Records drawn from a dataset
==============================
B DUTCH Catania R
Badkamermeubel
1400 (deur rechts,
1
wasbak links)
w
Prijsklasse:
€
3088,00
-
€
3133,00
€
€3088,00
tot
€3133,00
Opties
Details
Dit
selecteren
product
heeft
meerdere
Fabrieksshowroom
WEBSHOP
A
==============================
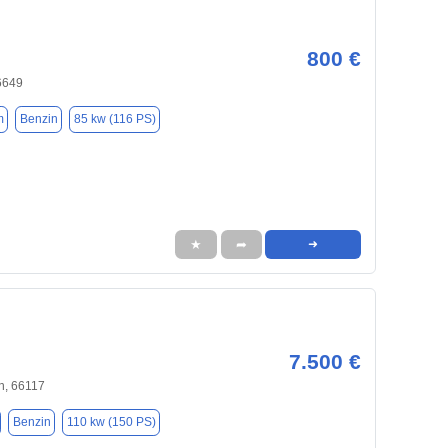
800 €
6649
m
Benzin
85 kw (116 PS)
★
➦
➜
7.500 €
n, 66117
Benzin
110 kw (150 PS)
==============================
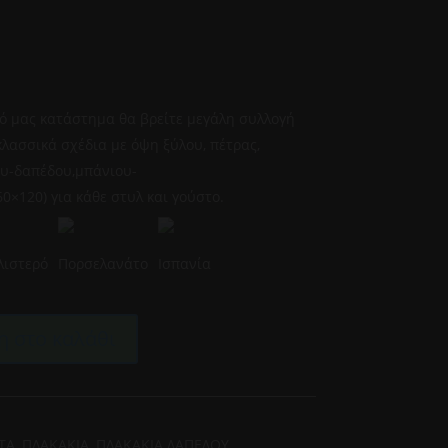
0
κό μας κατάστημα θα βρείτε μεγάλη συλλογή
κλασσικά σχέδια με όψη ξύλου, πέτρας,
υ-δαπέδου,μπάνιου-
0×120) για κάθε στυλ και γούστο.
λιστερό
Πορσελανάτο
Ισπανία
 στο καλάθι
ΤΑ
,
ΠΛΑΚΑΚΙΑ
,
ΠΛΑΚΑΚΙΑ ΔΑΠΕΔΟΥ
==============================
GOAL OF THE EXERCISE: The required output is every line above from the one with "κλασσικά σχέδια με" down to the one with "ΠΛΑΚΑΚΙΑ ΔΑΠΕΔΟΥ", restated word for word, ends included.

RESPONSE TO THIS TASK:
κλασσικά σχέδια με όψη ξύλου, πέτρας,
υ-δαπέδου,μπάνιου-
0×120) για κάθε στυλ και γούστο.
λιστερό
Πορσελανάτο
Ισπανία
 στο καλάθι
ΤΑ
,
ΠΛΑΚΑΚΙΑ
,
ΠΛΑΚΑΚΙΑ ΔΑΠΕΔΟΥ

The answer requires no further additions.